» What to work on
Make an exact copy of all the records, one that contains none of the pictures.

(Source records)
☆ ☆ ☆
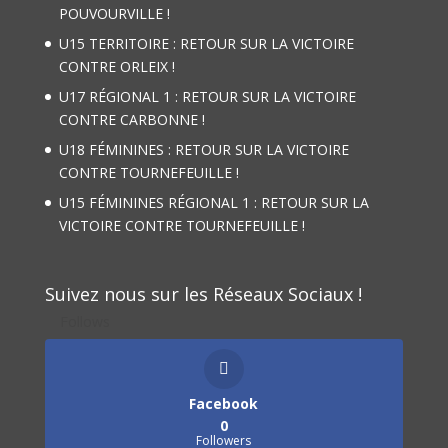
POUVOURVILLE !
U15 TERRITOIRE : RETOUR SUR LA VICTOIRE
CONTRE ORLEIX !
U17 RÉGIONAL 1 : RETOUR SUR LA VICTOIRE
CONTRE CARBONNE !
U18 FÉMININES : RETOUR SUR LA VICTOIRE
CONTRE TOURNEFEUILLE !
U15 FÉMININES RÉGIONAL 1 : RETOUR SUR LA
VICTOIRE CONTRE TOURNEFEUILLE !
Suivez nous sur les Réseaux Sociaux !
Follows
Facebook
0
Followers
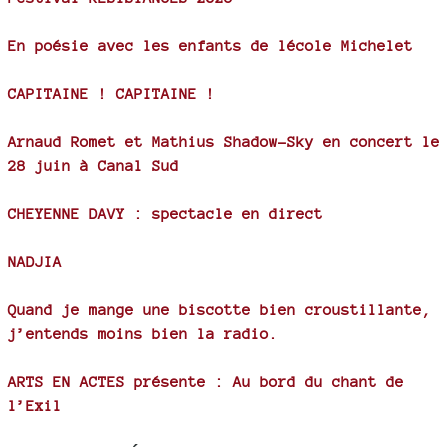
En poésie avec les enfants de lécole Michelet
CAPITAINE ! CAPITAINE !
Arnaud Romet et Mathius Shadow-Sky en concert le
28 juin à Canal Sud
CHEYENNE DAVY : spectacle en direct
NADJIA
Quand je mange une biscotte bien croustillante,
j’entends moins bien la radio.
ARTS EN ACTES présente : Au bord du chant de
l’Exil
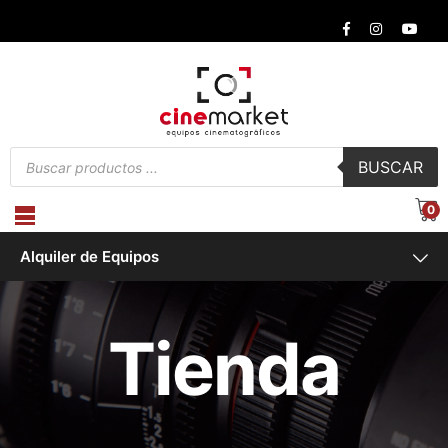
Búsqueda
BUSCAR
de
productos
0
Alquiler de Equipos
Tienda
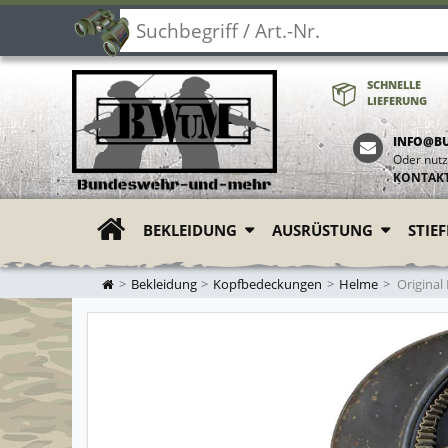
SCHNELLE
LIEFERUNG
INFO@B
Oder nutz
KONTAK
BEKLEIDUNG
AUSRÜSTUNG
STIE
ZUR STARTSEITE
Bekleidung
Kopfbedeckungen
Helme
Original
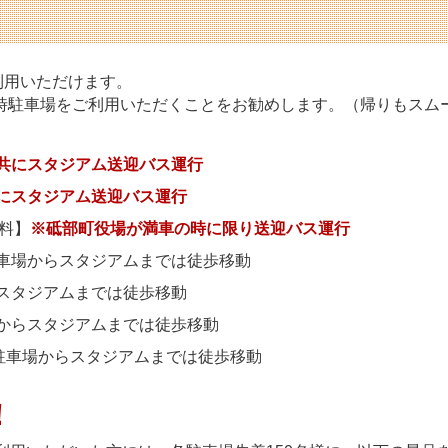
利用いただけます。
時駐車場をご利用いただくことをお勧めします。（帰りもスム
共にスタジアム送迎バス運行
にスタジアム送迎バス運行
無料】
※砥部町役場が満車の時に限り送迎バス運行
駐車場からスタジアムまでは徒歩移動
スタジアムまでは徒歩移動
場からスタジアムまでは徒歩移動
※駐車場からスタジアムまでは徒歩移動
！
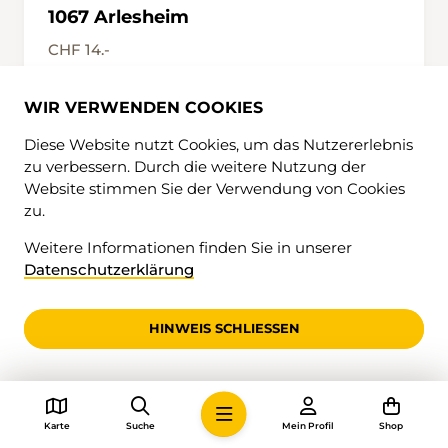
1067 Arlesheim
CHF 14.-
IN DEN WARENKORB
WIR VERWENDEN COOKIES
Diese Website nutzt Cookies, um das Nutzererlebnis
zu verbessern. Durch die weitere Nutzung der
Website stimmen Sie der Verwendung von Cookies
zu.
Weitere Informationen finden Sie in unserer
Datenschutzerklärung
HINWEIS SCHLIESSEN
Karte
Suche
Mein Profil
Shop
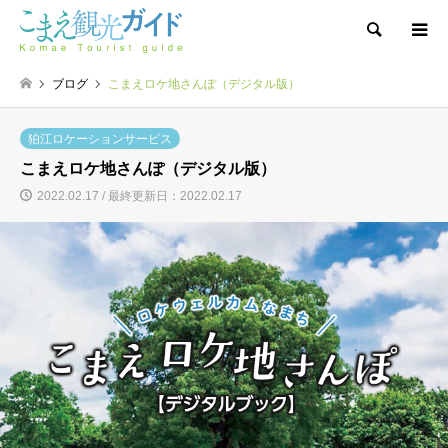
検索
ブログ
こまえロケ地さんぽ（デジタル版）
狛江ロケーションサービス
こまえロケ地さんぽ（デジタル版）
2022.02.17 / 最終更新日：2022.02.17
☆ ☆ ☆
» Task output
POUVOURVILLE !
U15 TERRITOIRE : RETOUR SUR LA VICTOIRE
CONTRE ORLEIX !
U17 RÉGIONAL 1 : RETOUR SUR LA VICTOIRE
CONTRE CARBONNE !
U18 FÉMININES : RETOUR SUR LA VICTOIRE
CONTRE TOURNEFEUILLE !
U15 FÉMININES RÉGIONAL 1 : RETOUR SUR LA
VICTOIRE CONTRE TOURNEFEUILLE !
Suivez nous sur les Réseaux Sociaux !
Follows
Facebook
0
Followers
En poésie avec les enfants de lécole Michelet
CAPITAINE ! CAPITAINE !
Arnaud Romet et Mathius Shadow-Sky en concert le
28 juin à Canal Sud
CHEYENNE DAVY : spectacle en direct
NADJIA
Quand je mange une biscotte bien croustillante,
j’entends moins bien la radio.
ARTS EN ACTES présente : Au bord du chant de
l’Exil
Búsqueda
BUSCAR
de
productos
0
Alquiler de Equipos
Tienda
SCHNELLE
LIEFERUNG
INFO@B
Oder nutz
KONTAK
BEKLEIDUNG
AUSRÜSTUNG
STIE
ZUR STARTSEITE
Bekleidung
Kopfbedeckungen
Helme
Original
利用いただけます。
時駐車場をご利用いただくことをお勧めします。（帰りもスム
共にスタジアム送迎バス運行
にスタジアム送迎バス運行
無料】
※砥部町役場が満車の時に限り送迎バス運行
駐車場からスタジアムまでは徒歩移動
スタジアムまでは徒歩移動
場からスタジアムまでは徒歩移動
※駐車場からスタジアムまでは徒歩移動
！
1067 Arlesheim
CHF 14.-
IN DEN WARENKORB
WIR VERWENDEN COOKIES
Diese Website nutzt Cookies, um das Nutzererlebnis
zu verbessern. Durch die weitere Nutzung der
Website stimmen Sie der Verwendung von Cookies
zu.
Weitere Informationen finden Sie in unserer
Datenschutzerklärung
HINWEIS SCHLIESSEN
Karte
Suche
Mein Profil
Shop
検索
ブログ
こまえロケ地さんぽ（デジタル版）
狛江ロケーションサービス
こまえロケ地さんぽ（デジタル版）
2022.02.17 / 最終更新日：2022.02.17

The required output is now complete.